During the past year, agricultural publications, websites and seminars have warned about an inevitable downturn in commodity prices and the impact on land values when a drop in net farm income is realized. As 2013 unfolded and land value surveys were published, they all reflected a significant deceleration from the rapid increase in land values that had been realized during the previous three years.

Each successive report showed value increases getting smaller and smaller to the point of calling the land market flat. The latest report published last week by the Iowa Realtors Land Institute showed a -5.4 percent average state wide decline (Sep 13-Mar 14) and an annual decline of -4.2 percent (Apr 13-Mar 14).

 

Farmland Values

Anecdotal observations support these published reports. As corn prices continued to slide throughout 2013, land sale results became more variable. The days of each successive sale setting a record came to an end. As corn prices traded in the low $4 range, buyer caution took hold with many sales having fewer and less aggressive bidders. In some cases, seller expectations were unmet and for the first time in several years “no sales” were happening. However, this has not been a consistent trend and many farms continue to sell in the upper ranges. And as corn prices have rebounded to $5, we have observed a corresponding rebound in buyer willingness to aggressively pursue good quality land that fits well into their operation.

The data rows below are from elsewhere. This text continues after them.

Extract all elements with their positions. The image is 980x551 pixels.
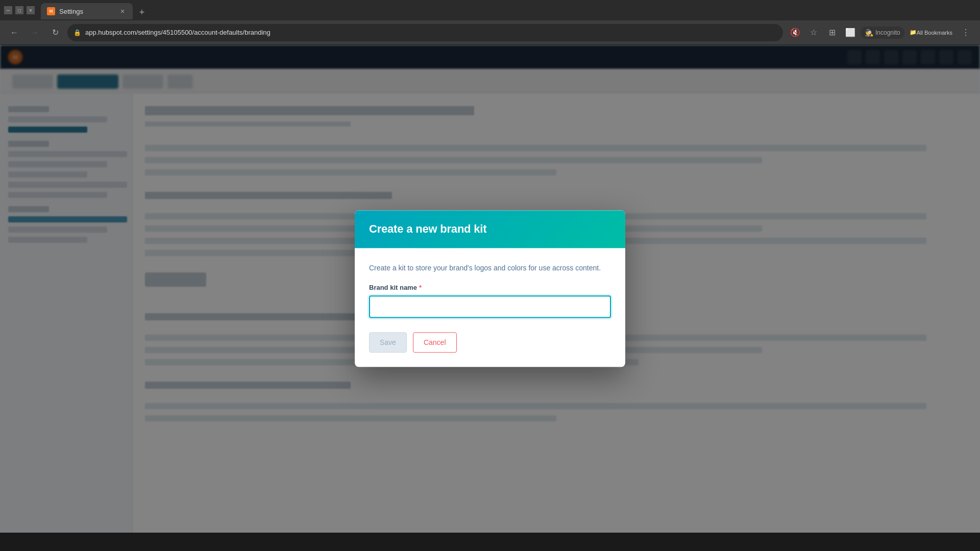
address-bar[interactable]: [85, 29, 777, 36]
tab-favicon: H: [47, 7, 55, 15]
window-controls: ─ □ ×: [4, 6, 35, 14]
refresh-button[interactable]: ↻: [47, 24, 63, 41]
brand-kit-name-input[interactable]: [369, 296, 611, 318]
modal-header: Create a new brand kit: [355, 210, 625, 248]
extensions-button[interactable]: ⊞: [824, 24, 840, 41]
profile-button[interactable]: ⬜: [842, 24, 859, 41]
close-tab-button[interactable]: ×: [118, 7, 127, 15]
maximize-button[interactable]: □: [15, 6, 23, 14]
active-tab[interactable]: H Settings ×: [41, 3, 133, 19]
modal-footer: Save Cancel: [355, 331, 625, 367]
bookmarks-bar-button[interactable]: 📁 All Bookmarks: [906, 24, 955, 41]
new-tab-button[interactable]: +: [135, 5, 149, 19]
save-button[interactable]: Save: [369, 333, 407, 353]
modal-title: Create a new brand kit: [369, 222, 611, 236]
page-content: H: [0, 45, 980, 533]
browser-chrome: ─ □ × H Settings × + ← → ↻ 🔒 🔇 ☆ ⊞: [0, 0, 980, 45]
tab-bar: H Settings × +: [41, 1, 976, 19]
incognito-badge: 🕵 Incognito: [861, 27, 904, 39]
required-indicator: *: [419, 284, 422, 292]
browser-toolbar: ← → ↻ 🔒 🔇 ☆ ⊞ ⬜ 🕵 Incognito 📁 All Bookma…: [0, 20, 980, 45]
menu-button[interactable]: ⋮: [958, 24, 974, 41]
cancel-button[interactable]: Cancel: [413, 333, 457, 353]
close-window-button[interactable]: ×: [27, 6, 35, 14]
modal-wrapper: Create a new brand kit Create a kit to s…: [355, 210, 625, 367]
modal-description: Create a kit to store your brand's logos…: [369, 262, 611, 273]
back-button[interactable]: ←: [6, 24, 22, 41]
form-group-brand-kit-name: Brand kit name *: [369, 284, 611, 318]
incognito-label: Incognito: [875, 29, 900, 36]
toolbar-actions: 🔇 ☆ ⊞ ⬜ 🕵 Incognito 📁 All Bookmarks ⋮: [787, 24, 974, 41]
brand-kit-name-label: Brand kit name *: [369, 284, 611, 292]
forward-button[interactable]: →: [27, 24, 43, 41]
browser-titlebar: ─ □ × H Settings × +: [0, 0, 980, 20]
bookmark-button[interactable]: ☆: [805, 24, 822, 41]
address-bar-container: 🔒: [67, 24, 783, 41]
minimize-button[interactable]: ─: [4, 6, 12, 14]
create-brand-kit-modal: Create a new brand kit Create a kit to s…: [355, 210, 625, 367]
tab-title: Settings: [59, 8, 114, 15]
lock-icon: 🔒: [74, 29, 81, 36]
modal-body: Create a kit to store your brand's logos…: [355, 248, 625, 330]
mute-button[interactable]: 🔇: [787, 24, 803, 41]
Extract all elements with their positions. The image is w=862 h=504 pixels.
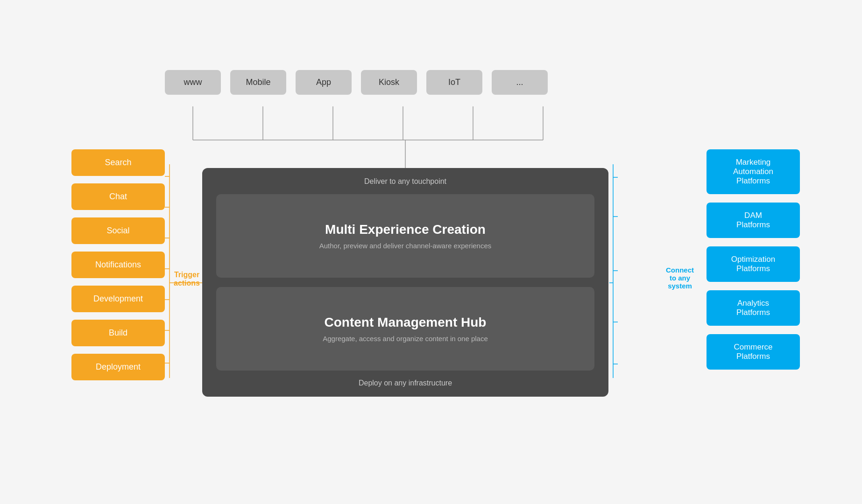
- inner-box-experience-sub: Author, preview and deliver channel-awar…: [319, 242, 492, 250]
- channel-iot: IoT: [426, 70, 482, 95]
- channels-row: www Mobile App Kiosk IoT ...: [165, 70, 548, 95]
- inner-box-cms: Content Management Hub Aggregate, access…: [216, 287, 594, 371]
- right-box-commerce: Commerce Platforms: [707, 334, 800, 370]
- right-box-optimization: Optimization Platforms: [707, 246, 800, 282]
- channel-more: ...: [492, 70, 548, 95]
- connect-label: Connect to any system: [659, 266, 701, 290]
- channel-kiosk: Kiosk: [361, 70, 417, 95]
- right-box-analytics: Analytics Platforms: [707, 290, 800, 326]
- inner-box-cms-sub: Aggregate, access and organize content i…: [323, 335, 488, 343]
- diagram-container: www Mobile App Kiosk IoT ... Search Chat…: [57, 42, 805, 462]
- trigger-actions-label: Trigger actions: [170, 271, 203, 287]
- left-boxes: Search Chat Social Notifications Develop…: [71, 149, 165, 380]
- left-box-search: Search: [71, 149, 165, 176]
- right-boxes: Marketing Automation Platforms DAM Platf…: [707, 149, 800, 370]
- channel-app: App: [296, 70, 352, 95]
- inner-box-cms-title: Content Management Hub: [325, 315, 487, 330]
- left-box-build: Build: [71, 320, 165, 346]
- left-box-development: Development: [71, 286, 165, 312]
- channel-www: www: [165, 70, 221, 95]
- inner-box-experience: Multi Experience Creation Author, previe…: [216, 194, 594, 278]
- channel-mobile: Mobile: [230, 70, 286, 95]
- left-box-social: Social: [71, 217, 165, 244]
- center-box: Deliver to any touchpoint Multi Experien…: [202, 168, 608, 397]
- center-bottom-label: Deploy on any infrastructure: [359, 379, 452, 387]
- inner-box-experience-title: Multi Experience Creation: [325, 222, 486, 237]
- center-top-label: Deliver to any touchpoint: [364, 177, 446, 186]
- right-box-dam: DAM Platforms: [707, 203, 800, 238]
- left-box-notifications: Notifications: [71, 252, 165, 278]
- right-box-marketing: Marketing Automation Platforms: [707, 149, 800, 194]
- inner-boxes: Multi Experience Creation Author, previe…: [216, 194, 594, 371]
- left-box-deployment: Deployment: [71, 354, 165, 380]
- left-box-chat: Chat: [71, 183, 165, 210]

A recent blog post by Andrew Zellmer published on this website summarized the magnitude of the drop in crop insurance guaranteed income between 2013 and 2014, and how that drop in income – if maintained over an extended period – could negatively impact farmland values. Scroll to that blog post to see how the drop in corn price from $5.65 in 2013 to $4.62 for 2014 could potentially impact land prices.

Bankers report drops in many of their customers’ net worth and working capital, due to 2012 crop inventory being sold at lower prices and the 2013 inventory being significantly below last year’s value. In addition, farmers are having a difficult time projecting net income levels that leave their bankers with a positive outlook. The following chart, “Beware of the Expense Tail” (Farrell Growth Group, LLC) sums up where many farmers find themselves going into 2014; in the “Lower/No Profits” zone.

 

Expense Trail

This part of the cycle will have significantly different impacts on farmers based on their financial position going into this phase, and how long it last. Two of the primary factors of comparison between the end of the land bull market in 1983 and today are 1) the leverage level of the farm sector and 2) the reaction to the changing economics by the farmers and their bankers. Today the farm sector as a whole has a debt-to-asset ratio of 10 percent, just half the leverage as in 1984.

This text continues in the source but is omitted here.